The Art of Battle scores most dramatically when it covers battles that are less well-known. A classic example is the battle of Kohima-Imphal in Burma in 1944, in which a British field army under William Slim, accepting very high casualties, closed with, defeated in detail, dispersed, pursued, and all but annihilated a smaller (but still formidable) Japanese field army under Renya Mutaguchi. Slim’s forces suffered 11% casualties, enough to make the unit combat-ineffective by most measures, but Mutaguchi’s force suffered over 50% casualties, most of them during the rout phase. (That will not surprise historians. A defeated army suffers its greatest casualties after it breaks and runs).
This site is no substitute for a terrain walk on the battlefield with an able historian (or an insightful serving or retired soldier). It’s no substitute for a stint at military academy. But nobody is saying it is. What it is, is, a great set of military history tutorials that has something for the beginner as well as for the experienced student of armed social action. If you watch your way through these potted battle scenarios, you’ll be better informed about military history than 97% of your fellow citizens.

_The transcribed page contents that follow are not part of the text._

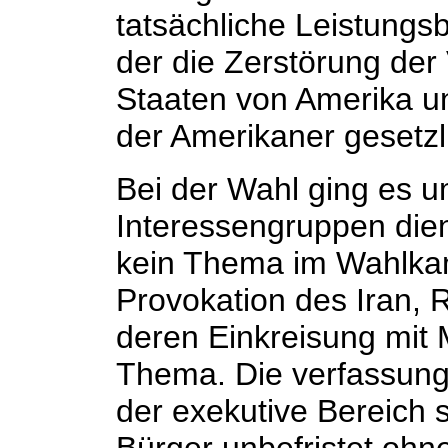
tatsächliche Leistungsb
der die Zerstörung der
Staaten von Amerika u
der Amerikaner gesetzl
Bei der Wahl ging es u
Interessengruppen dien
kein Thema im Wahlka
Provokation des Iran,
deren Einkreisung mit M
Thema. Die verfassung
der exekutive Bereich 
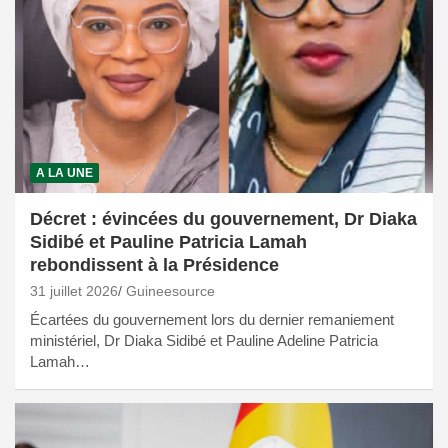
A LA UNE
Décret : évincées du gouvernement, Dr Diaka
Sidibé et Pauline Patricia Lamah
rebondissent à la Présidence
31 juillet 2026
Guineesource
Écartées du gouvernement lors du dernier remaniement
ministériel, Dr Diaka Sidibé et Pauline Adeline Patricia
Lamah…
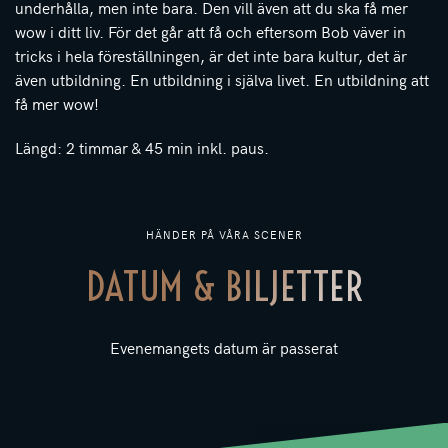
underhålla, men inte bara. Den vill även att du ska få mer
wow i ditt liv. För det går att få och eftersom Bob väver in
tricks i hela föreställningen, är det inte bara kultur, det är
även utbildning. En utbildning i själva livet. En utbildning att
få mer wow!
Längd: 2 timmar & 45 min inkl. paus.
HÄNDER PÅ VÅRA SCENER
DATUM & BILJETTER
Evenemangets datum är passerat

Kevin was a former Special Forces weapons man (MOS 18B, before the 18 series, 11B with Skill Qualification Indicator of S). His focus was on weapons: their history, effects and employment. He started WeaponsMan.com in 2011 and operated it until he passed away in 2017. His work is being preserved here at the request of his family.
4 thoughts on “Wednesday Weapons Website of the Week: The Art of Battle”
Don’t know if you ever saw this. Pretty interesting. How the Allies figured out how many tanks the Germans were producing during WW II.
http://www.wired.com/2010/10/how-the-allies-used-math-against-german-tanks/
This is taught in b-school as the “tiger tank problem” or “panther tank problem.”
I’d really like to read that.. but .. powerpoint?
Oh god, no!
Thanks for your work on the website. Learned a bunch of things from you.